College Football Hall of Fame needs to abolish draconian rule and admit Erk Russell

Cornerback Riyahd Jones #24 of the Georgia Southern Eagles hugs the Erk Russell statue Bennett/GettyImages)
Cornerback Riyahd Jones #24 of the Georgia Southern Eagles hugs the Erk Russell statue Bennett/GettyImages) /

There are three coaches’ names that are spoken with solemn reverence by football fans in Georgia — Wally Butts, Vince Dooley, and Erk Russell. One of them is unfairly omitted from the College Football Hall of Fame. 

I want to offer a preamble to this column. I’m a huge supporter of the College Football Hall of Fame. Their work is vital and they are an institution that keeps the story of this nation’s most endearing sport alive. Without their work in preserving not only the actual artifacts but the stories and players behind them, the sport of college football would be a mere shadow of its own existence.

With that, there is one area where the College Football Hall of Fame can make an immediate impact by making a small but significant change. That change involves what a coach must accomplish to be inducted as a member.

Georgia football legend Erk Russell belongs in the College Football Hall of Fame, and an outdated rule is the only thing keeping him out.

For a coach to be inducted into the College Football Hall of Fame they must meet the following criteria.

  • Coached at least 100 total games
  • Have a .600 minimum winning percentage.
  • Have been a head coach for at least 10 years

It’s that last bullet point that has kept legendary college football player and coach Erk Russell from taking his rightful place in this honored hall.

Russell’s credentials are well-documented, and it seems almost ludicrous for a man who coached 106 games and had a winning percentage of 78.3, three Division 1-AA national championships, as well as numerous coach of the year honors to be omitted from the Hall of Fame.

The brains and brawn behind the famed “Junkyard Dawgs” at Georgia coached for 31 total years. From 1958-1962 he was an assistant at Auburn, spent one year as an assistant at Vanderbilt, and then came to Georgia where his influence can still be felt to this day.

For 17 seasons he was the master motivator in Athens, bringing Georgia’s defense to national prominence, and helping head coach Vince Dooley lead the Bulldogs to their first national title since 1942.

“There isn’t anything meaner than a junkyard dog,” Russell is quoted as saying. “They aren’t good for nothing except for being mean and ornery. That’s what we want our defense to be.”

The Dawgs were that and more on defense under Russell’s watch.
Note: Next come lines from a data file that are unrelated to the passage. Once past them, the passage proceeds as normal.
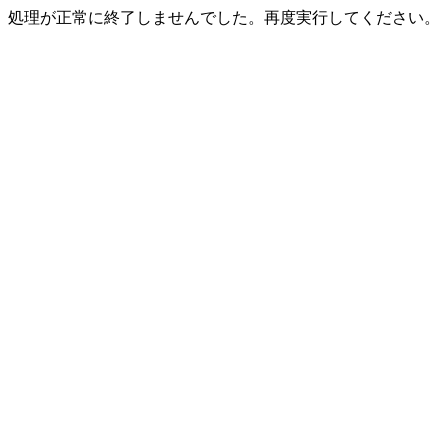
処理が正常に終了しませんでした。再度実行してください。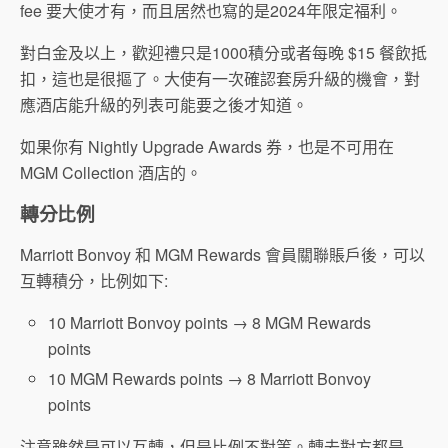
fee 要大使才有，而且居然也寫的是2024年限定福利。
對白金及以上，歡迎禮只是1000積分或者每晚 $15 餐飲抵
扣，這也是很摳了。大使有一次確認套房升級的機會，對
應酒店能升級的列表可能要之後才知道。
如果你有 Nightly Upgrade Awards 券，也是不可用在
MGM Collection 酒店的。
轉分比例
Marriott Bonvoy 和 MGM Rewards 會員關聯賬戶後，可以
互轉積分，比例如下:
10 Marriott Bonvoy points → 8 MGM Rewards
points
10 MGM Rewards points → 8 Marriott Bonvoy
points
注意雖然是可以互轉，但是比例不對等。轉去對方都是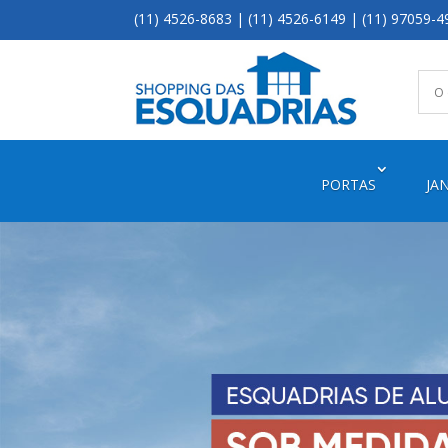
(11) 4526-8683 | (11) 4526-6149 | (11) 97059-4
PORTAS
JA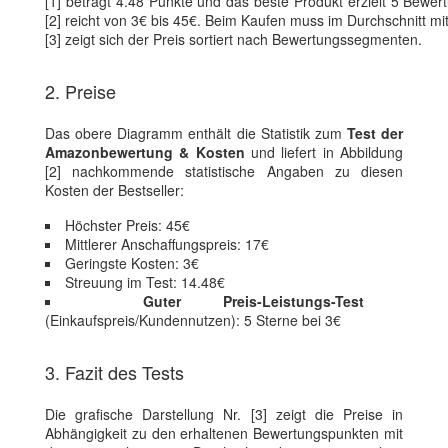
[1] beträgt 4.48 Punkte und das beste Produkt erzielt 5 Bewe
[2] reicht von 3€ bis 45€. Beim Kaufen muss im Durchschnitt mit 
[3] zeigt sich der Preis sortiert nach Bewertungssegmenten.
2. Preise
Das obere Diagramm enthält die Statistik zum
Test der
Amazonbewertung & Kosten
und liefert in Abbildung
[2] nachkommende statistische Angaben zu diesen
Kosten der Bestseller:
Höchster Preis: 45€
Mittlerer Anschaffungspreis: 17€
Geringste Kosten: 3€
Streuung im Test: 14.48€
Guter Preis-Leistungs-Test
(Einkaufspreis/Kundennutzen): 5 Sterne bei 3€
3. Fazit des Tests
Die grafische Darstellung Nr. [3] zeigt die Preise in
Abhängigkeit zu den erhaltenen Bewertungspunkten mit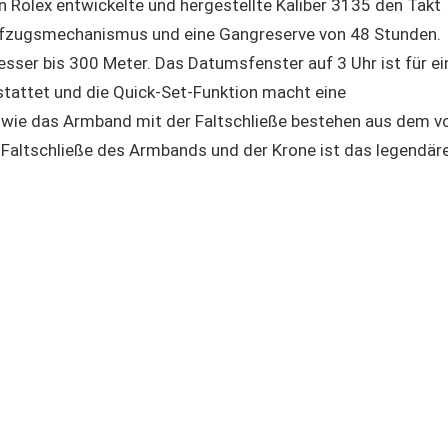
n Rolex entwickelte und hergestellte Kaliber 3135 den Takt
aufzugsmechanismus und eine Gangreserve von 48 Stunden.
ser bis 300 Meter. Das Datumsfenster auf 3 Uhr ist für ei
stattet und die Quick-Set-Funktion macht eine
wie das Armband mit der Faltschließe bestehen aus dem v
r Faltschließe des Armbands und der Krone ist das legendär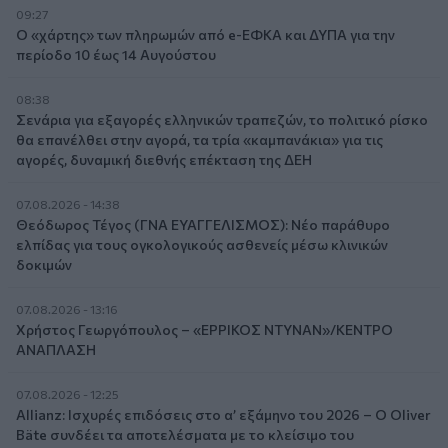
09:27
Ο «χάρτης» των πληρωμών από e-ΕΦΚΑ και ΔΥΠΑ για την
περίοδο 10 έως 14 Αυγούστου
08:38
Σενάρια για εξαγορές ελληνικών τραπεζών, το πολιτικό ρίσκο
θα επανέλθει στην αγορά, τα τρία «καμπανάκια» για τις
αγορές, δυναμική διεθνής επέκταση της ΔΕΗ
07.08.2026 - 14:38
Θεόδωρος Τέγος (ΓΝΑ ΕΥΑΓΓΕΛΙΣΜΟΣ): Νέο παράθυρο
ελπίδας για τους ογκολογικούς ασθενείς μέσω κλινικών
δοκιμών
07.08.2026 - 13:16
Χρήστος Γεωργόπουλος – «ΕΡΡΙΚΟΣ ΝΤΥΝΑΝ»/ΚΕΝΤΡΟ
ΑΝΑΠΛΑΣΗ
07.08.2026 - 12:25
Allianz: Ισχυρές επιδόσεις στο α’ εξάμηνο του 2026 – Ο Oliver
Bäte συνδέει τα αποτελέσματα με το κλείσιμο του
After that famed 1980 season at Georgia, Russell took on the task of reviving the football program at Georgia Southern University. To say he was successful at this task is a massive understatement. He compiled an 83–22–1 as the Eagles’ head coach without a single losing season, taking them to four national championship games, winning three of them.

His memory at Georgia Southern is so revered that players still hug and head-butt his statue at Paulson Stadium, a nod to Russell’s habit of doing the same to his players on the sideline until his exposed scalp was bloodied.

Erk Russell died in 2006 at the age of 80, and has been inducted into the Georgia Sports Hall of Fame (1987) and into the Alabama Sports Hall of Fame (1991) as well as being named Georgia Coach of the Decade by USA Today in 1989.

Yet, his resume is viewed as less than Hall of Fame worthy, because he only logged eight seasons as a head coach.

730 days, two brief autumns – that’s all preventing one of the greatest coaches in the history of college football from being rightfully honored in its most hallowed institution.

The College Football Hall of Fame has been sent countless letters and requests over the years from Georgia governors like Brian Kemp, to university presidents and athletic directors from both UGA and GSU, pleading for the Hall of Fame and National Football Foundation to give Russell a waiver.

Maybe it’s time to adjust that request.

Erk Russell deserves to be more than just a waiver case

Instead of making Russell a “special case” and asking for a waiver, maybe it’s time to just do away with the 10 years as a head coach requirement. There are a lot of assistant coaches and coordinators who may never get — or even want — a shot at being a head coach whose accomplishments are more than Hall of Fame worthy. Why should they be left out?

After all, it’s a Hall of Fame that encompasses the entire sport not just a select portion of it, and many is a head coach whose accomplishments would be severely diminished without the help of their assistants and coordinators.

It’s a College Football Hall of Fame, and to have someone who impacted the sport of college football as much as Erk Russell left out is a crime. He exemplified everything good about the sport, he commanded respect at every stop, and yet he is shunned because of what amounts to a technicality.

Erk Russell is one of the greatest stories in the history of college football, and, as its primary storyteller, the College Football Hall of Fame should have a hand in making sure every generation knows about Erk.

The ballots for the 2024 Hall of Fame class will be sent out in a few short months. It would be an incredible sight to see Erk Russell’s name included.